While External Data is one of the broadest sub-functions described in the Guide, Target Scoring is one of the narrowest. Target Scoring isn’t just any use of predictive analytics, which can also include things like finding surges in content consumption (used to identify intent) or recommending the best content to send an individual. As the Guide defines it:

Vendors in this category use statistical techniques to select target accounts. The models most often predict whether an account will make a purchase, but sometimes predict events such as renewing a contract or becoming an opportunity in the sales pipeline. Scores can be built for individuals as well as accounts, although account scores are most important for ABM. Many scoring vendors gather external data from public or commercial sources (or both) to gain more inputs for their models. They may or may not share this data with their clients, and they may or may not provide net new records. Target scoring is more than tracking intent surges, which do not capture other factors that contribute to likelihood of purchase.

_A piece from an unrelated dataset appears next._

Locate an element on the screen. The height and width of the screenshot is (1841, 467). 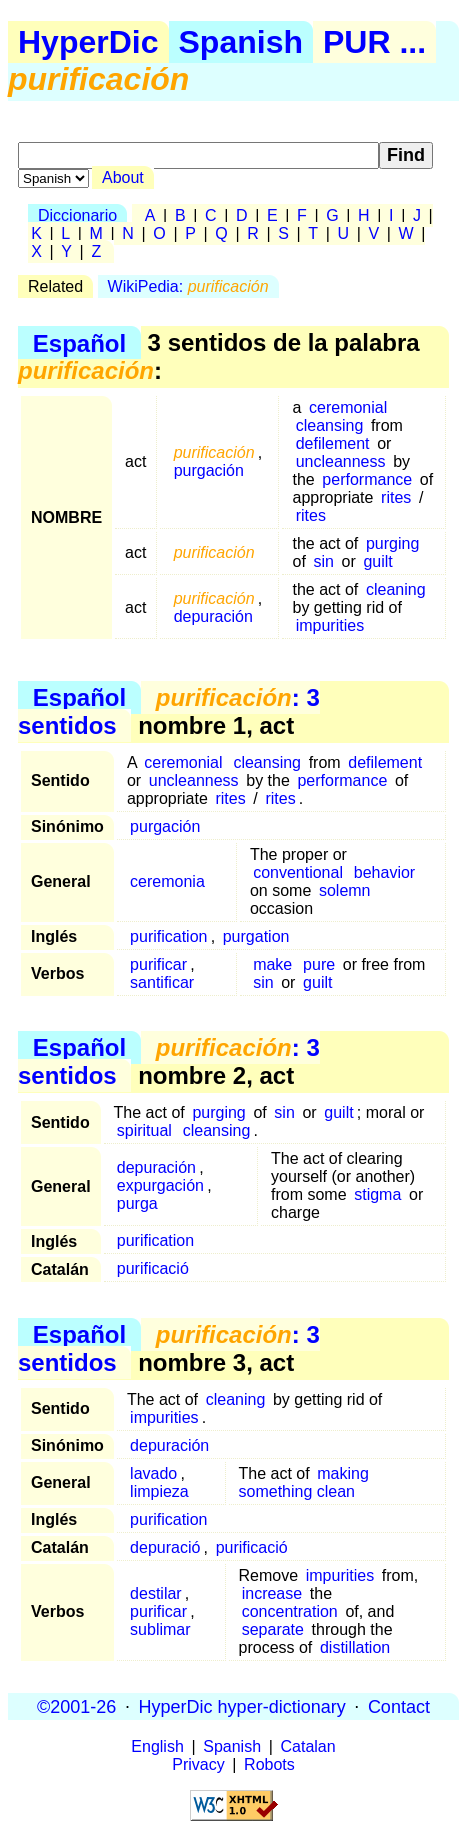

The vendors in this category include the specialized scoring firms (Infer, Lattice Engines, Leadspace, Mintigo, Radius) plus companies that do scoring as part of a data offering (Avention, Datanyze, Dun & Bradstreet, InsideView, GrowthIntel) or for message targeting (Demandbase, Everstring, Evergage, Mariana, MRP, The Big Willow). Beyond those fundamental differences in the vendor businesses, specific differentiators include:

  • the range of data used to build models, including which data types and how much is proprietary to the vendor 
  • amount of client data (if any) loaded into the system and retained after models are built
  • advanced matching of unaffiliated leads to accounts (an important part of preparing data for account-level modeling)
  • tracking movement of accounts and contacts through different segments over time (as opposed to simply providing scores or target lists on demand)
  • self-service model building (as opposed to relying on vendor staff to build models for clients)
  • separate fit, engagement, and intent scores (as opposed to a single over-all score)
  • range of model types created (fit, engagement, behavior, product affinity, content consumption, etc.)
  • limits on number of models included in the base fee
  • implementation time (for the first model) and model creation time (for subsequent models
  • sales advisory outputs including talking points, intent indicators, product recommendations, content suggestions, etc. 
Even though target selection is obviously a core ABM process, target scoring is distinctly optional.  Most firms already have target account lists that were built by sales teams based on their own marketing knowledge.  An ABM program can easily get started using that list.  Chances are, though, that target scoring will find some high-potential accounts that aren't on the old list and find some low-potential accounts that are on the old list but shouldn't be.  Scoring can also do a better job of prioritizing accounts within the list, often by incorporating event and intent information to uncover opportunities that would otherwise remain hidden.  So although account scoring may not be the first thing you do when setting up your ABM program, it is something to consider adding as you move along the ABM path.